The central bank has divided the euro zone’s 19 countries into three groups – donors, recipients and neutrals – based on the size and speed of a rise in their bond spreads in recent weeks, according to conversations with a half a dozen people at the ECB’s annual forum in Sintra, Portugal. The spreads are gauged against German bonds, which serve as a de-facto benchmark for the single currency area.
In short, the ECB will buy worthless bonds with money from maturing viable bonds (those of Germany, France and Netherlands).
Which, while clearly not QT, at least has a chance of working because as we explained, only explicit bond buying by the ECB will prevent a collapse in Italian bonds. Well, that’s precisely what the ECB is doing, even if it means it can’t claim with a straight face that it is pursuing Quantitative Tightening.

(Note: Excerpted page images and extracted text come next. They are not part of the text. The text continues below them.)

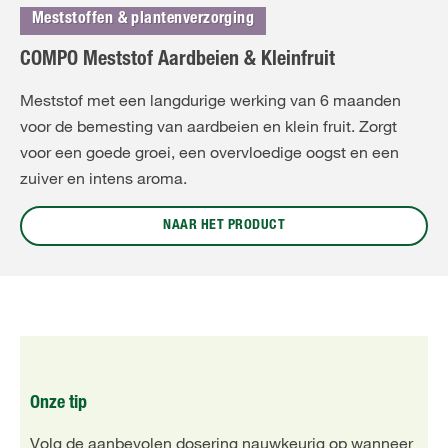
Meststoffen & plantenverzorging
COMPO Meststof Aardbeien & Kleinfruit
Meststof met een langdurige werking van 6 maanden
voor de bemesting van aardbeien en klein fruit. Zorgt
voor een goede groei, een overvloedige oogst en een
zuiver en intens aroma.
NAAR HET PRODUCT
Onze tip
Volg de aanbevolen dosering nauwkeurig op wanneer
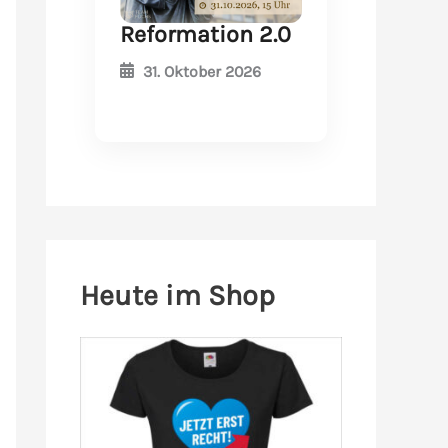
Reformation 2.0
31. Oktober 2026
Heute im Shop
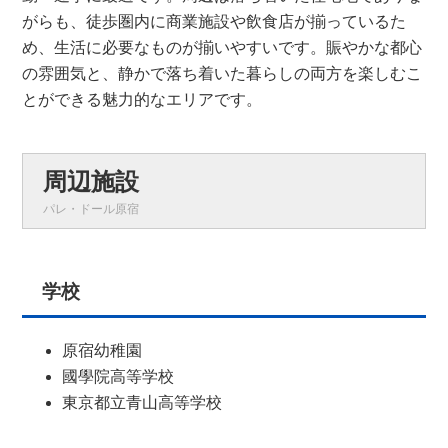
がらも、徒歩圏内に商業施設や飲食店が揃っているた
め、生活に必要なものが揃いやすいです。賑やかな都心
の雰囲気と、静かで落ち着いた暮らしの両方を楽しむこ
とができる魅力的なエリアです。
周辺施設
パレ・ドール原宿
学校
原宿幼稚園
國學院高等学校
東京都立青山高等学校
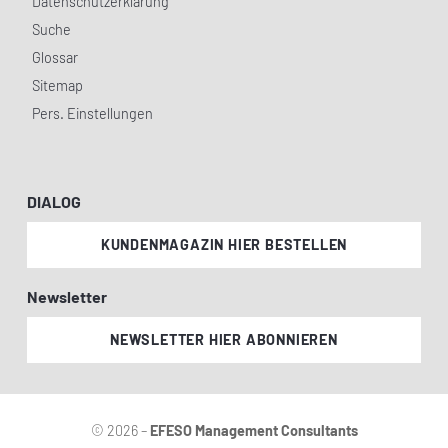
Datenschutzerklärung
Suche
Glossar
Sitemap
Pers. Einstellungen
DIALOG
KUNDENMAGAZIN HIER BESTELLEN
Newsletter
NEWSLETTER HIER ABONNIEREN
© 2026 –
EFESO Management Consultants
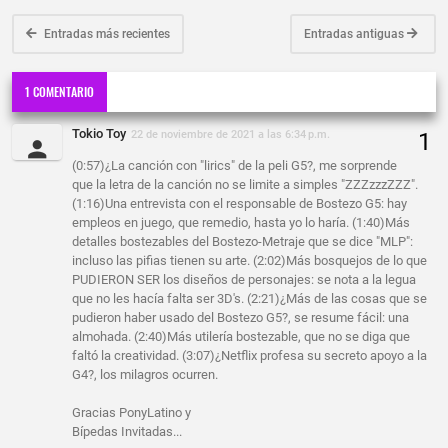
Entradas más recientes
Entradas antiguas
1 COMENTARIO
Tokio Toy
22 de noviembre de 2021 a las 6:34 p.m.
(0:57)¿La canción con "lirics" de la peli G5?, me sorprende
que la letra de la canción no se limite a simples "ZZZzzzZZZ".
(1:16)Una entrevista con el responsable de Bostezo G5: hay
empleos en juego, que remedio, hasta yo lo haría. (1:40)Más
detalles bostezables del Bostezo-Metraje que se dice "MLP":
incluso las pifias tienen su arte. (2:02)Más bosquejos de lo que
PUDIERON SER los diseños de personajes: se nota a la legua
que no les hacía falta ser 3D's. (2:21)¿Más de las cosas que se
pudieron haber usado del Bostezo G5?, se resume fácil: una
almohada. (2:40)Más utilería bostezable, que no se diga que
faltó la creatividad. (3:07)¿Netflix profesa su secreto apoyo a la
G4?, los milagros ocurren.
Gracias PonyLatino y
Bípedas Invitadas...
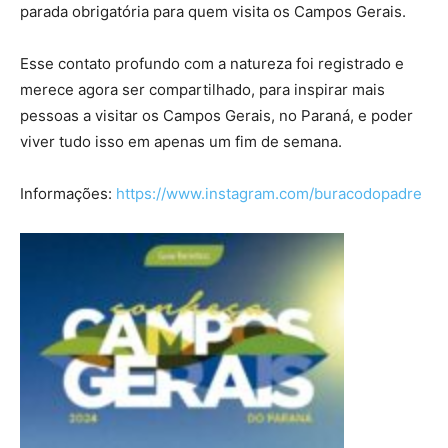
parada obrigatória para quem visita os Campos Gerais.
Esse contato profundo com a natureza foi registrado e
merece agora ser compartilhado, para inspirar mais
pessoas a visitar os Campos Gerais, no Paraná, e poder
viver tudo isso em apenas um fim de semana.
Informações:
https://www.instagram.com/buracodopadre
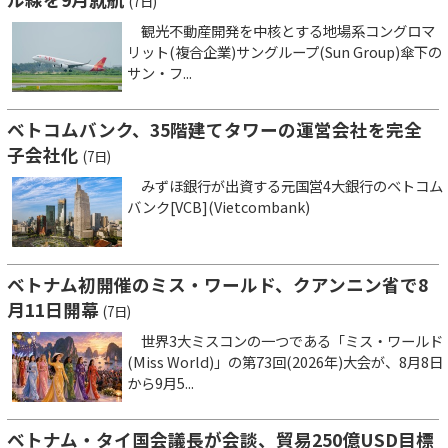
(7日)
観光不動産開発を中核とする地場系コングロマ
リット(複合企業)サングループ(Sun Group)傘下の
サン・フ...
ベトコムバンク、35階建てタワーの運営会社を完全
子会社化
(7日)
みずほ銀行が出資する元国営4大銀行のベトコム
バンク[VCB](Vietcombank)
ベトナム初開催のミス・ワールド、クアンニン省で8
月11日開幕
(7日)
世界3大ミスコンの一つである「ミス・ワールド
(Miss World)」の第73回(2026年)大会が、8月8日
から9月5...
ベトナム・タイ国会議長が会談、貿易250億USD目標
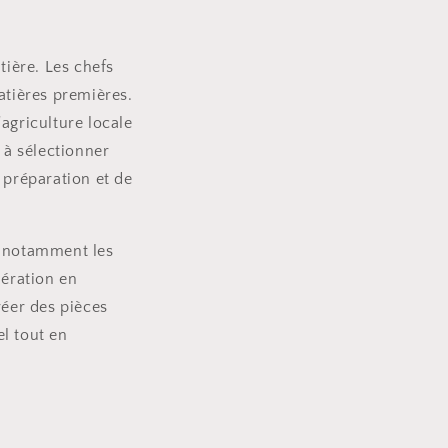
tière. Les chefs
atières premières.
'agriculture locale
 à sélectionner
 préparation et de
, notamment les
nération en
réer des pièces
l tout en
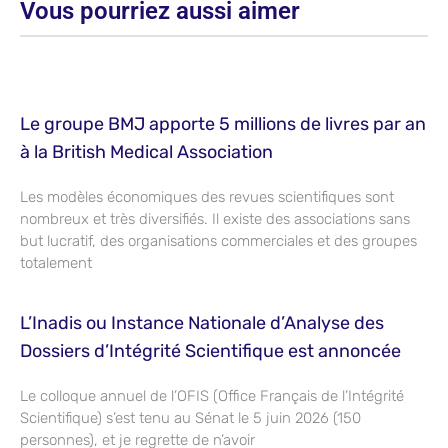
Vous pourriez aussi aimer
Le groupe BMJ apporte 5 millions de livres par an
à la British Medical Association
Les modèles économiques des revues scientifiques sont
nombreux et très diversifiés. Il existe des associations sans
but lucratif, des organisations commerciales et des groupes
totalement
L’Inadis ou Instance Nationale d’Analyse des
Dossiers d’Intégrité Scientifique est annoncée
Le colloque annuel de l’OFIS (Office Français de l’Intégrité
Scientifique) s’est tenu au Sénat le 5 juin 2026 (150
personnes), et je regrette de n’avoir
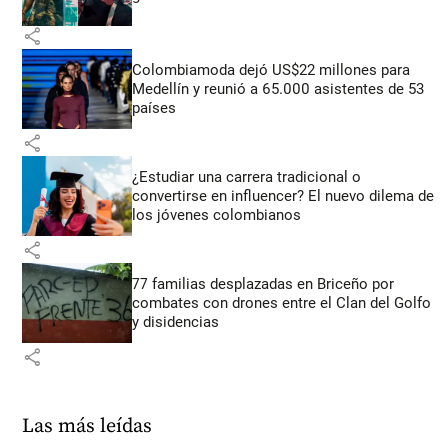
share
Colombiamoda dejó US$22 millones para
Medellín y reunió a 65.000 asistentes de 53
países
share
¿Estudiar una carrera tradicional o
convertirse en influencer? El nuevo dilema de
los jóvenes colombianos
share
77 familias desplazadas en Briceño por
combates con drones entre el Clan del Golfo
y disidencias
share
Las más leídas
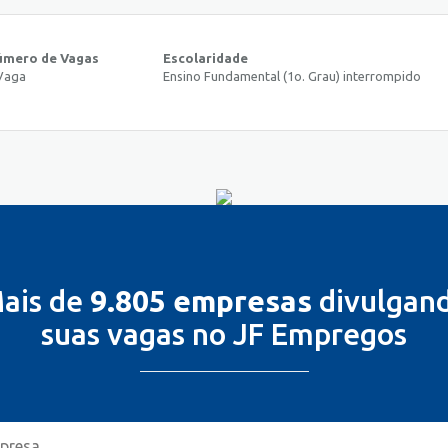
úmero de Vagas
Escolaridade
Vaga
Ensino Fundamental (1o. Grau) interrompido
ais de
9.805 empresas
divulgan
suas vagas no JF Empregos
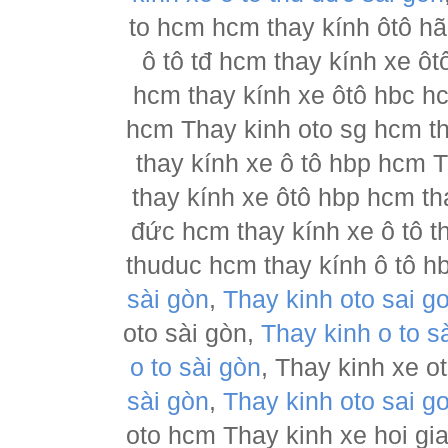
to hcm hcm thay kính ôtô h
ô tô tđ hcm thay kính xe ôt
hcm thay kính xe ôtô hbc hc
hcm Thay kinh oto sg hcm th
thay kính xe ô tô hbp hcm 
thay kính xe ôtô hbp hcm th
đức hcm thay kính xe ô tô t
thuduc hcm thay kính ô tô h
sài gòn
,
Thay kinh oto sai g
oto sài gòn,
Thay kinh o to s
o to sài gòn
, Thay kinh xe o
sài gòn
,
Thay kinh oto sai g
oto hcm Thay kinh xe hoi gia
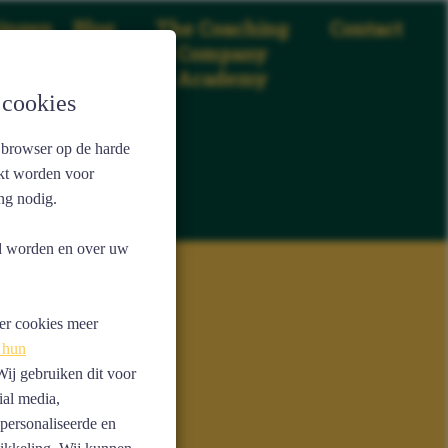
ingen
Blog
The Coaching
Contact
Company
Academy
 cookies
 browser op de harde
ikt worden voor
ng nodig.
ld worden en over uw
r cookies meer
 hun
ij gebruiken dit voor
ial media,
epersonaliseerde en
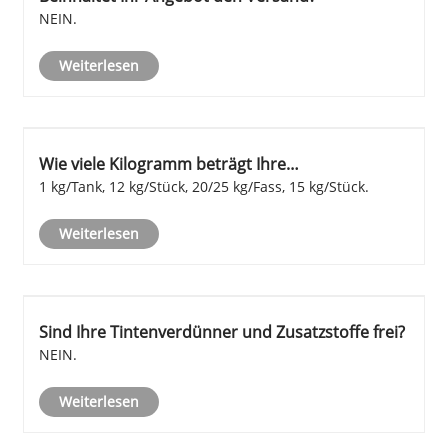
NEIN.
Weiterlesen
Wie viele Kilogramm beträgt Ihre
Verpackungsspezifikation für 1 Stück?
1 kg/Tank, 12 kg/Stück, 20/25 kg/Fass, 15 kg/Stück.
Weiterlesen
Sind Ihre Tintenverdünner und Zusatzstoffe frei?
NEIN.
Weiterlesen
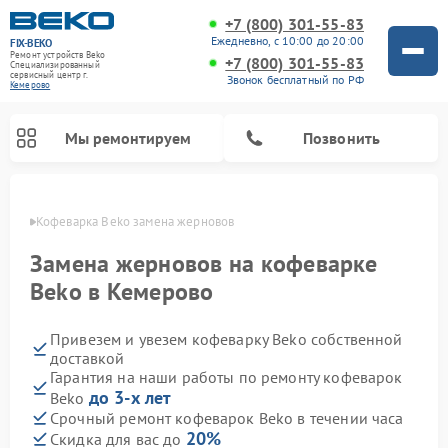
+7 (800) 301-55-83
Ежедневно, с 10:00 до 20:00
FIX-BEKO
Ремонт устройств Beko
+7 (800) 301-55-83
Специализированный
cервисный центр г.
Звонок бесплатный по РФ
Кемерово
Мы ремонтируем
Позвонить
ерово
Кофеварка Beko замена жерновов
Замена жерновов на кофеварке
Beko в Кемерово
Привезем и увезем кофеварку Beko собственной
доставкой
Гарантия на наши работы по ремонту кофеварок
до 3-х лет
Beko
Ремонт стиральных машин Beko
Ремонт сушильных машин Beko
Ремонт кухонных комбайнов Beko
Ремонт морозильных камер Beko
Ремонт вертикальных пылесосов Beko
Ремонт посудомоечных машин Beko
Ремонт микроволновых печей Beko
Срочный ремонт кофеварок Beko в течении часа
20%
Скидка для вас до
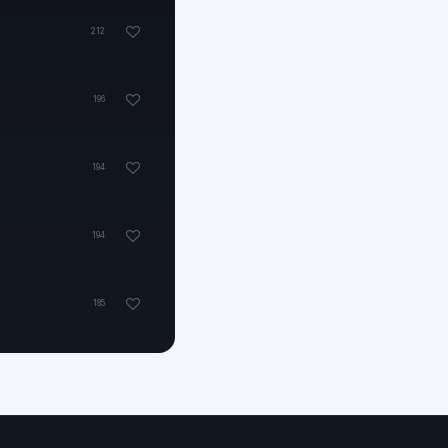
212
196
194
194
185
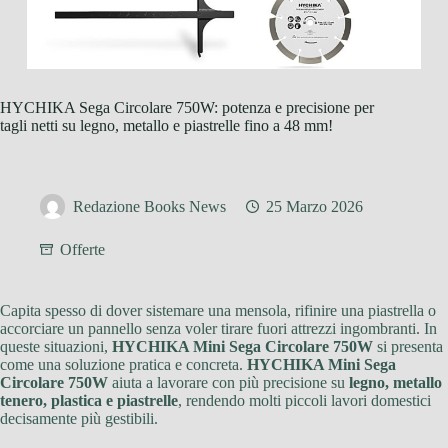
HYCHIKA Sega Circolare 750W: potenza e precisione per
tagli netti su legno, metallo e piastrelle fino a 48 mm!
Redazione Books News
25 Marzo 2026
Offerte
Capita spesso di dover sistemare una mensola, rifinire una piastrella o
accorciare un pannello senza voler tirare fuori attrezzi ingombranti. In
queste situazioni,
HYCHIKA Mini Sega Circolare 750W
si presenta
come una soluzione pratica e concreta.
HYCHIKA Mini Sega
Circolare 750W
aiuta a lavorare con più precisione su
legno, metallo
tenero, plastica e piastrelle
, rendendo molti piccoli lavori domestici
decisamente più gestibili.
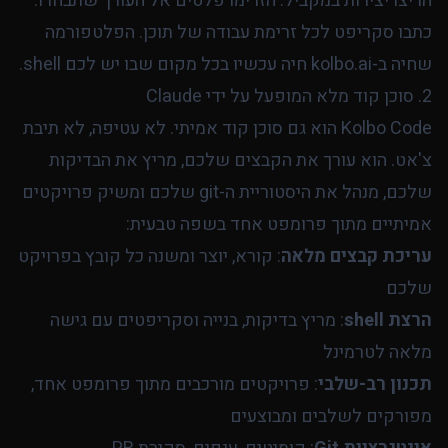
הריצו יצירות במקביל. הזרימו פלטים אל העורך שתבחרו.
כתבו סקריפט לכל זרימת עבודה של תוכן. הפלטפורמה
שחיה ב-kolbo.ai חיה עכשיו בכל מקום שבו יש לכם shell.
2. סוכן קוד מלא המופעל על ידי Claude
Kolbo Code הוא גם סוכן קוד אמיתי. לא עטיפה, לא תיבת
צ'אט. הוא עורך את הקבצים שלכם, מריץ את הבדיקות
שלכם, מנהל את היסטוריית ה-git שלכם ומשיק פרויקטים
אמיתיים מתוך פרומפט אחד בשפה טבעית:
עריכת קבצים מלאה
: קורא, יוצר ומשנה כל קובץ בפרויקט
שלכם
הרצת shell
: מריץ בדיקות, בנייה וסקריפטים עם גישה
מלאה לטרמינל
תכנון רב-שלבי
: פרויקטים מורכבים מתוך פרומפט אחד,
מפורקים לשלבים ומבוצעים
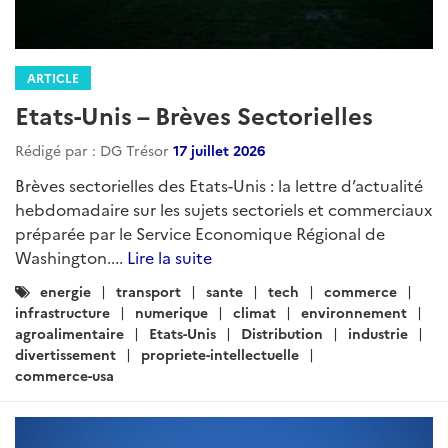
ARTICLE
Etats-Unis – Brèves Sectorielles
Rédigé par : DG Trésor
17 juillet 2026
Brèves sectorielles des Etats-Unis : la lettre d’actualité
hebdomadaire sur les sujets sectoriels et commerciaux
préparée par le Service Economique Régional de
Washington....
Lire la suite
Catégories
energie
transport
sante
tech
commerce
:
infrastructure
numerique
climat
environnement
agroalimentaire
Etats-Unis
Distribution
industrie
divertissement
propriete-intellectuelle
commerce-usa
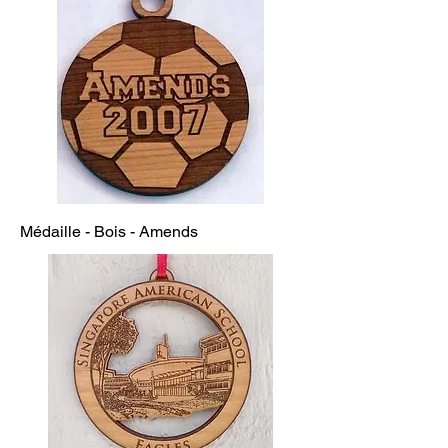
Médaille - Bois - Amends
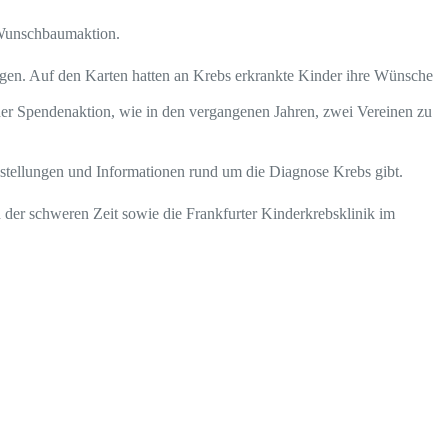
s-Wunschbaumaktion.
gen. Auf den Karten hatten an Krebs erkrankte Kinder ihre Wünsche
der Spendenaktion, wie in den vergangenen Jahren, zwei Vereinen zu
festellungen und Informationen rund um die Diagnose Krebs gibt.
in der schweren Zeit sowie die Frankfurter Kinderkrebsklinik im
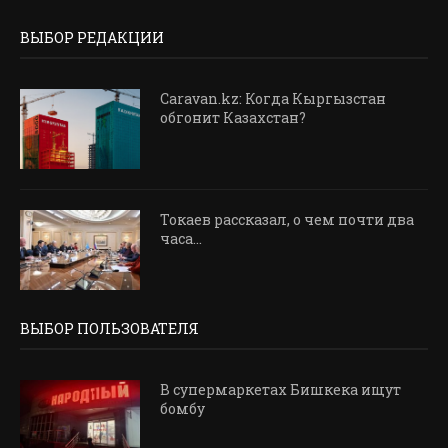
ВЫБОР РЕДАКЦИИ
Caravan.kz: Когда Кыргызстан
обгонит Казахстан?
Токаев рассказал, о чем почти два
часа...
ВЫБОР ПОЛЬЗОВАТЕЛЯ
В супермаркетах Бишкека ищут
бомбу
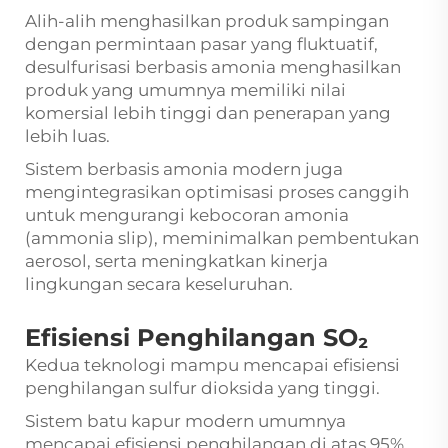
Alih-alih menghasilkan produk sampingan
dengan permintaan pasar yang fluktuatif,
desulfurisasi berbasis amonia menghasilkan
produk yang umumnya memiliki nilai
komersial lebih tinggi dan penerapan yang
lebih luas.
Sistem berbasis amonia modern juga
mengintegrasikan optimisasi proses canggih
untuk mengurangi kebocoran amonia
(ammonia slip), meminimalkan pembentukan
aerosol, serta meningkatkan kinerja
lingkungan secara keseluruhan.
Efisiensi Penghilangan SO₂
Kedua teknologi mampu mencapai efisiensi
penghilangan sulfur dioksida yang tinggi.
Sistem batu kapur modern umumnya
mencapai efisiensi penghilangan di atas 95%.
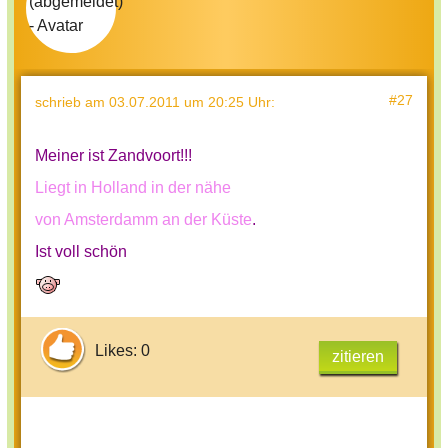
#27
schrieb
am 03.07.2011 um 20:25 Uhr
:
Meiner ist Zandvoort!!!
Liegt in Holland in der nähe
von Amsterdamm an der Küste
.
Ist voll schön
Likes: 0
zitieren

Still, there is a glitch: while redemptions in July and August are substantial, the ECB knows that merely reinvesting of the proceeds will not be enough to calm investors.So the central bank has sped up work on a new tool that will allow it to make new purchases where they are needed if a country meets certain conditions. Needless to say, this is not QT. It is however, QE, and is not just a violation of Europe’s deficit funding limitations, but worse, is a targeted violation, one which will infuriate “donor” nations as soon as the next bond crisis sends core yields soaring while keeping Italian spreads artificially low.